A high-stakes leverage crisis is unfolding in South Korea as a sudden global tech sell-off slams retail day traders—locally known as “ants”—who used heavy debt to chase the AI boom.
With margin levels hitting terrifying historical peaks, here is the breakdown of the market shockwave gripping Seoul:
⚡ The $39 Billion Debt Mountain
- Record Leverage: Driven by intense FOMO, retail margin investments into South Korean equities topped a record 60 trillion won ($39.06 billion) by the end of May.
- Global Outperformance: This debt surge was fueled by the KOSPI index more than doubling in just six months, briefly making South Korea the world’s top-performing stock market.

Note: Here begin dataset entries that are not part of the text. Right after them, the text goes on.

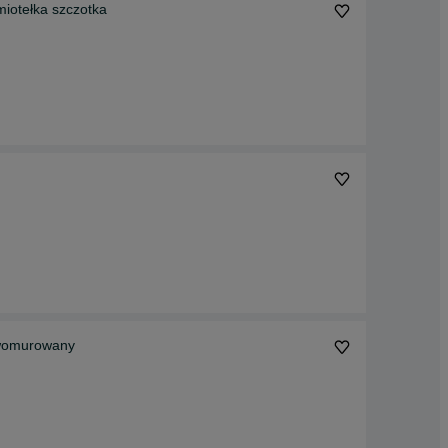
miotełka szczotka
womurowany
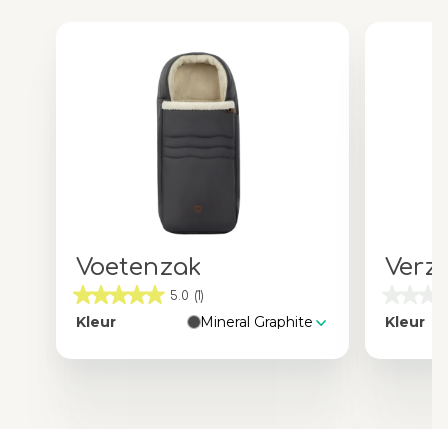
Voetenzak
Verz
5.0
(1)
Kleur
Mineral Graphite
Kleur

- The Violent Reversal: The party ended abruptly when mounting global inflation and U.S. Federal Reserve rate hike bets triggered a massive tech rout, causing the KOSPI to plunge by over 8% in a single session—marking its worst day in three months.
💥 The Double-Leveraged AI Trap
- The Catalyst: On May 27, South Korea introduced its first-ever single-stock double-leveraged ETFs tied directly to chip giants Samsung Electronics and SK Hynix.

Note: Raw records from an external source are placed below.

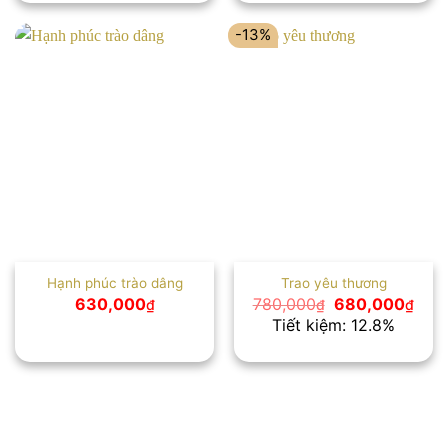
1,300,000₫.
là:
1,100,000₫.
-13%
Hạnh phúc trào dâng
Trao yêu thương
Giá
Giá
630,000
780,000
680,000
₫
₫
₫
gốc
hiện
Tiết kiệm: 12.8%
là:
tại
780,000₫.
là:
680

- The Crash: Demand was so overwhelming that the regulatory training website crashed on day one. Over 350,000 retail traders rushed to complete mandatory courses to trade these high-risk products.
- Amplified Losses: Because these ETFs double daily losses as well as gains, retail portfolios violently swung from 20% gains to devastating double-digit losses in less than 48 hours.
🚨 Unprecedented Bubble Dynamics
- World-Leading Speculation: South Korea’s margin-based equity investing exploded 72.5%, completely eclipsing debt growth in the U.S. (36.3%), China (36%), and Japan (21%).
- Liquidity Influx: Daily trading volume in Seoul exploded to a record 106.2 trillion won, nearly four times the previous yearly average.
- The Heavyweight Threat: Samsung and SK Hynix now command over 50% of the entire index market cap, meaning intraday swings of 5% to 10% are aggressively destabilizing the broader market.
💼 The Demographic Strain The debt boom isn’t driven by reckless teenagers. Brokerage data shows the largest buyers of these double-leveraged chip ETFs are middle-aged citizens trying to catch up on wealth: those in their 40s (28.9%) and 50s (28.7%) make up the vast majority of the capital pool. South Korean Finance Minister Koo Yun-cheol has stepped in, pledging to heavily manage risks tied to “excessive herd-like behavior.”